▶ [EXERCISE]
Exactly the lines starting at the line containing "泳锦标赛：越南夺得14枚金牌" and ending at the line containing "ng, giải trí, quản lý xe từ xa,…" are to be written out from the listing below, both included.
[[ WORKING DATA open ]]
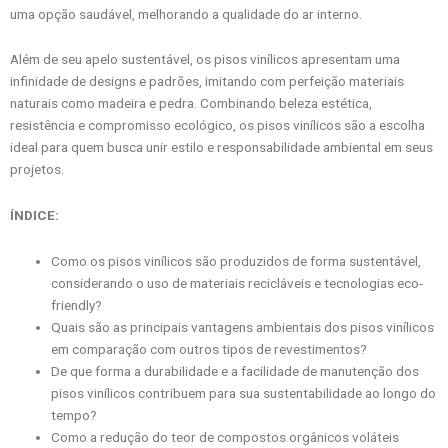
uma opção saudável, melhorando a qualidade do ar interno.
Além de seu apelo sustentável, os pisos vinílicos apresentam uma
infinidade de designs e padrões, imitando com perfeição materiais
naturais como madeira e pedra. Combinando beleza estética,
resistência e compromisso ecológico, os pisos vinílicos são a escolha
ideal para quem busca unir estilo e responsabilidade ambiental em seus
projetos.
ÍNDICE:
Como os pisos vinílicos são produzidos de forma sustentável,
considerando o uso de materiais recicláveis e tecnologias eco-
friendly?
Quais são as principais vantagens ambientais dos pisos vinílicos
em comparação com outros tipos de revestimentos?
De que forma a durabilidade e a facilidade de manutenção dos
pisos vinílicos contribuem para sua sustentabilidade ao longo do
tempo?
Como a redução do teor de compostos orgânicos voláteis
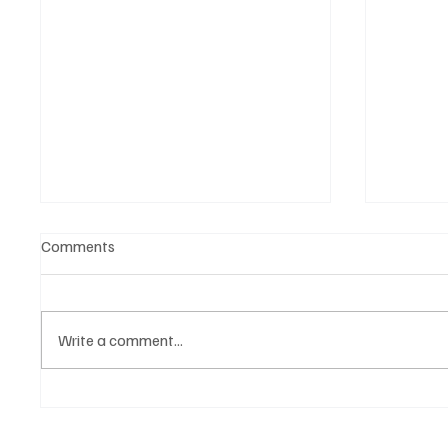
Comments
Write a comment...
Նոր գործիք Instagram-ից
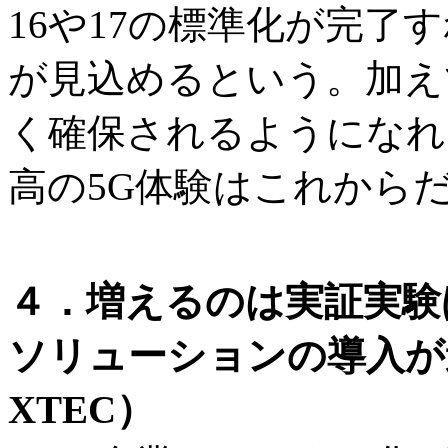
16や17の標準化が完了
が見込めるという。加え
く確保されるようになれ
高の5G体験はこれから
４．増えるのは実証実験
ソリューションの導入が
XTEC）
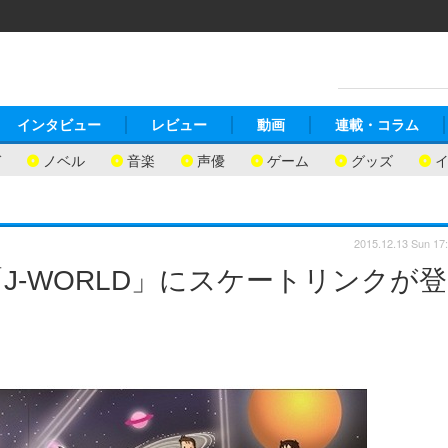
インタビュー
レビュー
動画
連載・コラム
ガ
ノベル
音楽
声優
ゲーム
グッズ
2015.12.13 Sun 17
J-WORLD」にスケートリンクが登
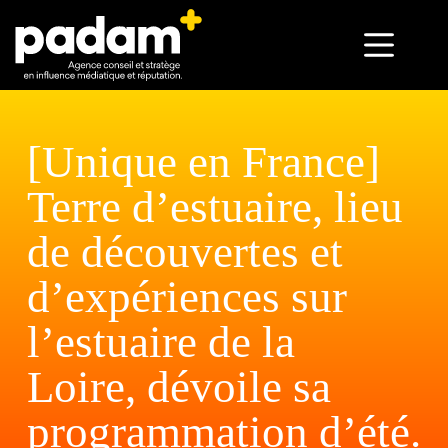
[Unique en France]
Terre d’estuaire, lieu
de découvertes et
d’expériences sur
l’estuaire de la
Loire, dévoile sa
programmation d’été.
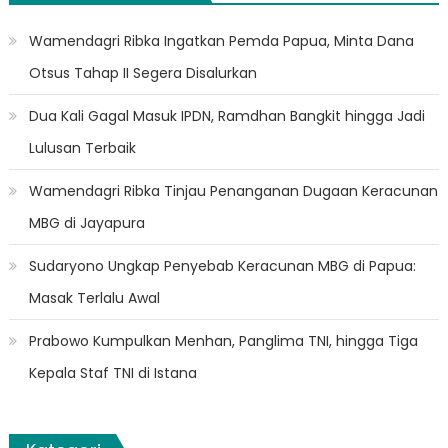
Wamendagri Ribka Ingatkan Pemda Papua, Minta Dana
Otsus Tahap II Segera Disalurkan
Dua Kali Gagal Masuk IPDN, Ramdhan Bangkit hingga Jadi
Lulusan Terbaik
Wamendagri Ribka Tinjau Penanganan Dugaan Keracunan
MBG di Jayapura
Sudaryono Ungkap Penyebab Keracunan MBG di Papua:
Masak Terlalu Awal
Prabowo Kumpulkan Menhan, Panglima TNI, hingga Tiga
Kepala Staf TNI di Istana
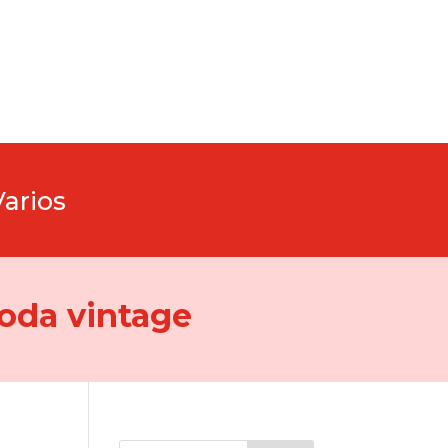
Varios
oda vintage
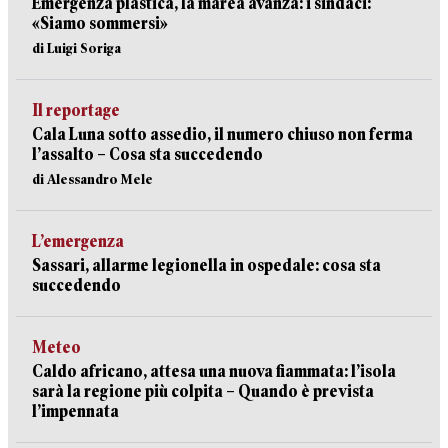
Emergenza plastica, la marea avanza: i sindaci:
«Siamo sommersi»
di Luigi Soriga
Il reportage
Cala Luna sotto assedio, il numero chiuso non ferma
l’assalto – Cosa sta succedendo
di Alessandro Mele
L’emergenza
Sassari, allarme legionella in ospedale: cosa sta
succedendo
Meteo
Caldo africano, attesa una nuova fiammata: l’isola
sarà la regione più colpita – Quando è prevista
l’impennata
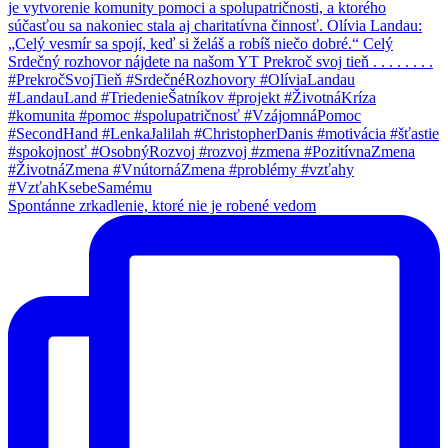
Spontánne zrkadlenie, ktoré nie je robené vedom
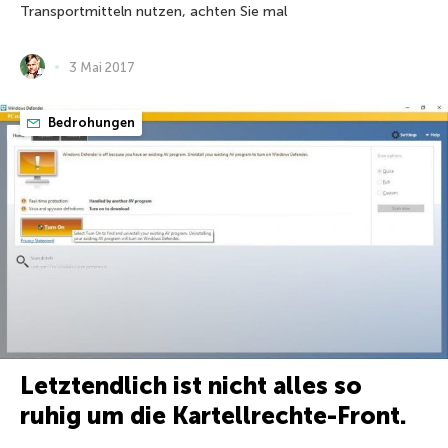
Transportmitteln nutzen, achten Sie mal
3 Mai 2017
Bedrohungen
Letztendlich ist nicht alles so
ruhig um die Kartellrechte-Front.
[[ WORKING DATA closed ]]
[[ WORKING DATA open ]]
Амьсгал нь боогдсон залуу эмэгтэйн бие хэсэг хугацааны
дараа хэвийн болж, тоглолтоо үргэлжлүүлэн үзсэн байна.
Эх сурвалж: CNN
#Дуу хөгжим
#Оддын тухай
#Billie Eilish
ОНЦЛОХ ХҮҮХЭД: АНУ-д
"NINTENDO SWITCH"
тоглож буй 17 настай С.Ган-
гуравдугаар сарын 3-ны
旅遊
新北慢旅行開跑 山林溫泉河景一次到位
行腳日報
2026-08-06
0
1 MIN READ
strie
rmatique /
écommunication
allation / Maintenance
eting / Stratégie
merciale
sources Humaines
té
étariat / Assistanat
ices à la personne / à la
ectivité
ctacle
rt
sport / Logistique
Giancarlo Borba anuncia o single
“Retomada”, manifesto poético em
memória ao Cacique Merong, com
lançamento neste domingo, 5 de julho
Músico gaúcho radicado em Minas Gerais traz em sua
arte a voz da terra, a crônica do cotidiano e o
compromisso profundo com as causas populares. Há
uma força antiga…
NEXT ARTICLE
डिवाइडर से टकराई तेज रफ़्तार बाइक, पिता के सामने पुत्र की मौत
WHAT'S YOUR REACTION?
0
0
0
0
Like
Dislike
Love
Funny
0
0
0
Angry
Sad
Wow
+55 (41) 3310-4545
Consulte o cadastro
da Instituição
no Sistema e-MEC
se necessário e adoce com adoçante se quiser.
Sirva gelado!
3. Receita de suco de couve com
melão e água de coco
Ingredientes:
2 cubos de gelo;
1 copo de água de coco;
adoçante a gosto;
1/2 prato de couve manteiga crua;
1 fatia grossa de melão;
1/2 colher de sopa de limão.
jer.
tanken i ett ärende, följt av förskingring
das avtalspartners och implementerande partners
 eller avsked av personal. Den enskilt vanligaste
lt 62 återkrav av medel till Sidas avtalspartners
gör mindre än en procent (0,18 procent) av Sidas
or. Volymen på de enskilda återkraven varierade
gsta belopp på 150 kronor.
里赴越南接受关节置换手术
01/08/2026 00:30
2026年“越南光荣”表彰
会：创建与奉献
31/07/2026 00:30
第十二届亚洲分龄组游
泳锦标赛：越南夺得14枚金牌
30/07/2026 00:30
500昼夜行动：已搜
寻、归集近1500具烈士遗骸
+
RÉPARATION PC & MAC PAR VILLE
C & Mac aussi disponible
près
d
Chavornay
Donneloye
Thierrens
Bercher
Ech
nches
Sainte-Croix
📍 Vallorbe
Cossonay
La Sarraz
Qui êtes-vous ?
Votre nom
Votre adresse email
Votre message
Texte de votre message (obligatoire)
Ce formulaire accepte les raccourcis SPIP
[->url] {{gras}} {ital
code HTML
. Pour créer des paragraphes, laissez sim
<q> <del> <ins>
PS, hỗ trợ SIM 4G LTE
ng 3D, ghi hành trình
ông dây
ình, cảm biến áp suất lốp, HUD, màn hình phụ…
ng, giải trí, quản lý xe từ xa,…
[[ WORKING DATA closed ]]
▶ [RESPONSE]
泳锦标赛：越南夺得14枚金牌
30/07/2026 00:30
500昼夜行动：已搜
寻、归集近1500具烈士遗骸
+
RÉPARATION PC & MAC PAR VILLE
C & Mac aussi disponible
près
d
Chavornay
Donneloye
Thierrens
Bercher
Ech
nches
Sainte-Croix
📍 Vallorbe
Cossonay
La Sarraz
Qui êtes-vous ?
Votre nom
Votre adresse email
Votre message
Texte de votre message (obligatoire)
Ce formulaire accepte les raccourcis SPIP
[->url] {{gras}} {ital
code HTML
. Pour créer des paragraphes, laissez sim
<q> <del> <ins>
PS, hỗ trợ SIM 4G LTE
ng 3D, ghi hành trình
ông dây
ình, cảm biến áp suất lốp, HUD, màn hình phụ…
ng, giải trí, quản lý xe từ xa,…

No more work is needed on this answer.